Over the years, I've felt the need to actually do something interesting with the very costly education I was getting. So, I tried to devote as much time as classes would allow to a few small projects. Some of these ended up being great for talking to employers.

CycleGAN

May 2020
Repository

This was a project a partner and I did for a deep learning class at the University of Illinois. We tried to recreate the results of the original CycleGAN paper by Zhu et al. CycleGANs perform image-to-image style transfer, but without the need for image pairs. For example, you can train the network to convert winter photos to summer photos and vice versa with a training set of a thousand winter photos and a thousand summer photos. You do not need to find images of the same spot in both winter and summer conditions.

Our respository contains result images and training instructions.


RISCV-Emulator

May 2019
Repository

This was a project a friend and I did for personal amusement. We created a simulator to run a RISCV program from an assembly file. You can step through a file instruction by instruction, set breakpoints, and view registers. We also included an assembler to convert from assembly to RISCV machine code.
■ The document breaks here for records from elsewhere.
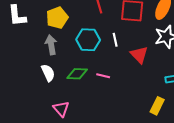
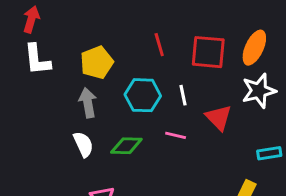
pink line: (103, 76) -> (176, 135), moved

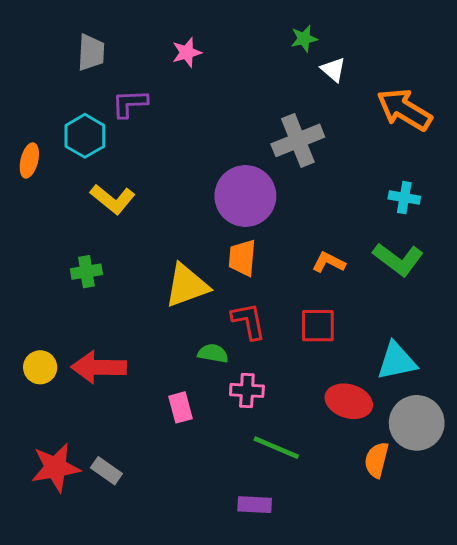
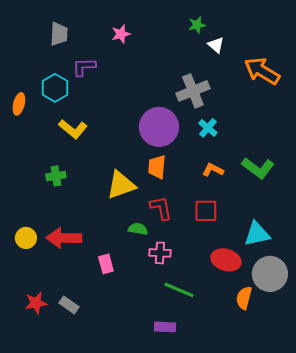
cyan cross: (404, 198) -> (208, 128), moved, turned 30
pink rectangle: (181, 407) -> (106, 264), moved
red star: (56, 468) -> (36, 303), size x0.7

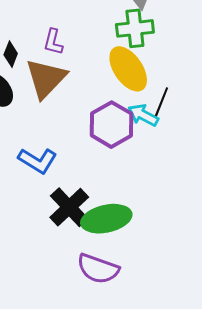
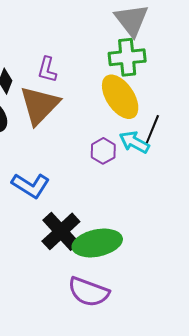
purple hexagon: (111, 125) -> (103, 151), size x0.6

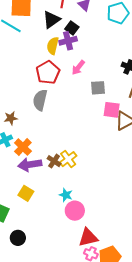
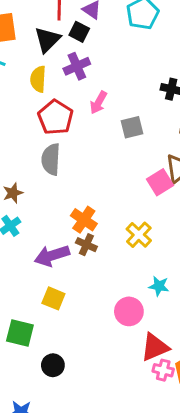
black square: (72, 28) -> (79, 32), moved
yellow semicircle: (53, 46) -> (38, 79), moved
pink square: (112, 110) -> (160, 182), moved, turned -30
orange cross: (23, 147) -> (84, 220), moved
yellow cross: (68, 159) -> (139, 235), moved
cyan star: (66, 195) -> (159, 286), moved

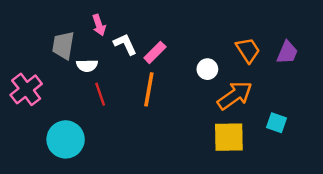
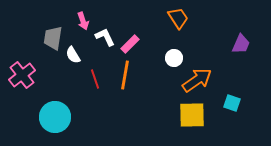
orange trapezoid: (248, 50) -> (178, 18), moved
white semicircle: (87, 66) -> (73, 55), turned 60
red line: (100, 94) -> (95, 79), moved

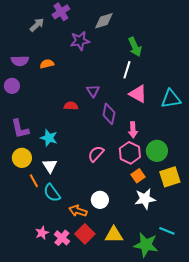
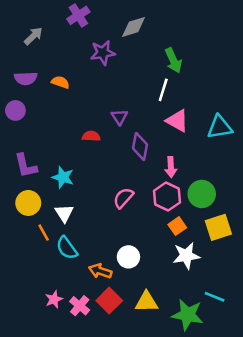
gray arrow: (37, 25) -> (33, 36), moved
orange semicircle: (47, 64) -> (60, 82), turned 32

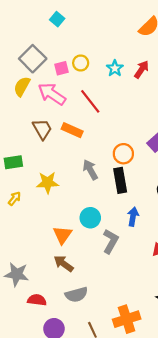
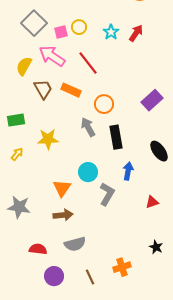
yellow semicircle: (22, 86) -> (24, 66), moved
orange circle: (123, 154) -> (104, 104), moved
brown arrow: (64, 264) -> (63, 215), turned 138
gray star: (17, 274) -> (19, 207), moved
orange cross: (127, 319) -> (122, 267), size x0.7

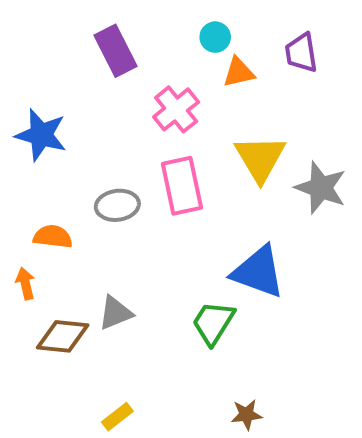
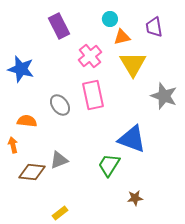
yellow triangle: (260, 158) -> (133, 64), moved
gray ellipse: (117, 205) -> (60, 105), turned 60
brown star: (246, 415) -> (135, 198), moved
This project was inspired by Spike , but is far less functional and lacks many of Spike's impressive features.


FPGA Laser Pointer Paint

December 2017
Repository Demo

This was a project a partner and I did for a digital design class. It would track the path of a laser pointer on a wall and draw the path to a screen. We uploaded our design to a DE2-115 FPGA with an attachable camera. The FPGA displayed output to a VGA monitor. We implemented logic for laser tracking, drawing to memory, and controlling the VGA display in Verilog.

A full writeup can be found in the repository's README.